• Data under study:
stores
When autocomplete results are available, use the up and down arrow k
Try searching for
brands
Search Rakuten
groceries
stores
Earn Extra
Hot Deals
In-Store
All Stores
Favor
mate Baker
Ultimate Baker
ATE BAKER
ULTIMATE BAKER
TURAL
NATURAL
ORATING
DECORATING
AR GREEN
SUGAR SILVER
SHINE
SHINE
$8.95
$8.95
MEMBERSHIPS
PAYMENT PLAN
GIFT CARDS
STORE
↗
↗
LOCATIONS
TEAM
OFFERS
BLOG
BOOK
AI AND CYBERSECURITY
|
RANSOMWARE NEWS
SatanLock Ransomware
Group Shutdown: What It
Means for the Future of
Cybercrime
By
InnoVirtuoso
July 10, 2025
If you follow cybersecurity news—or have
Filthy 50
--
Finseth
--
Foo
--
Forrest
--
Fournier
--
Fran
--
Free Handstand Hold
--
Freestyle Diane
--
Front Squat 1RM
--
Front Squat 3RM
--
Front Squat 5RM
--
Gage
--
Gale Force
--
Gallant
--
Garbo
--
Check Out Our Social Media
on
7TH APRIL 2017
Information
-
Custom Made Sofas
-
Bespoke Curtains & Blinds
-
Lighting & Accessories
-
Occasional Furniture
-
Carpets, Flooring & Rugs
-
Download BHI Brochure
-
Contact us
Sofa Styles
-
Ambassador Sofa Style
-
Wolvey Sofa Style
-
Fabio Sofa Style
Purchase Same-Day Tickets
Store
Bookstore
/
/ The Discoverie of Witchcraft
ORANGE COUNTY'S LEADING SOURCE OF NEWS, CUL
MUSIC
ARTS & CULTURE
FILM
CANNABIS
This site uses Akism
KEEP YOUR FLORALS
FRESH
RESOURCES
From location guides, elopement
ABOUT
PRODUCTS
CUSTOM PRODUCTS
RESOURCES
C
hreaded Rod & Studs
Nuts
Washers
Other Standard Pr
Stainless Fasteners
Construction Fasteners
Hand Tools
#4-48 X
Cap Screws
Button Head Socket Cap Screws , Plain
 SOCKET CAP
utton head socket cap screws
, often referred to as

• Problem: Retype each of the records, word for word, with nothing added or dropped.

• Written answer:
stores
When autocomplete results are available, use the up and down arrow k
Try searching for
brands
Search Rakuten
groceries
stores
Earn Extra
Hot Deals
In-Store
All Stores
Favor
mate Baker
Ultimate Baker
ATE BAKER
ULTIMATE BAKER
TURAL
NATURAL
ORATING
DECORATING
AR GREEN
SUGAR SILVER
SHINE
SHINE
$8.95
$8.95
MEMBERSHIPS
PAYMENT PLAN
GIFT CARDS
STORE
↗
↗
LOCATIONS
TEAM
OFFERS
BLOG
BOOK
AI AND CYBERSECURITY
|
RANSOMWARE NEWS
SatanLock Ransomware
Group Shutdown: What It
Means for the Future of
Cybercrime
By
InnoVirtuoso
July 10, 2025
If you follow cybersecurity news—or have
Filthy 50
--
Finseth
--
Foo
--
Forrest
--
Fournier
--
Fran
--
Free Handstand Hold
--
Freestyle Diane
--
Front Squat 1RM
--
Front Squat 3RM
--
Front Squat 5RM
--
Gage
--
Gale Force
--
Gallant
--
Garbo
--
Check Out Our Social Media
on
7TH APRIL 2017
Information
-
Custom Made Sofas
-
Bespoke Curtains & Blinds
-
Lighting & Accessories
-
Occasional Furniture
-
Carpets, Flooring & Rugs
-
Download BHI Brochure
-
Contact us
Sofa Styles
-
Ambassador Sofa Style
-
Wolvey Sofa Style
-
Fabio Sofa Style
Purchase Same-Day Tickets
Store
Bookstore
/
/ The Discoverie of Witchcraft
ORANGE COUNTY'S LEADING SOURCE OF NEWS, CUL
MUSIC
ARTS & CULTURE
FILM
CANNABIS
This site uses Akism
KEEP YOUR FLORALS
FRESH
RESOURCES
From location guides, elopement
ABOUT
PRODUCTS
CUSTOM PRODUCTS
RESOURCES
C
hreaded Rod & Studs
Nuts
Washers
Other Standard Pr
Stainless Fasteners
Construction Fasteners
Hand Tools
#4-48 X
Cap Screws
Button Head Socket Cap Screws , Plain
 SOCKET CAP
utton head socket cap screws
, often referred to as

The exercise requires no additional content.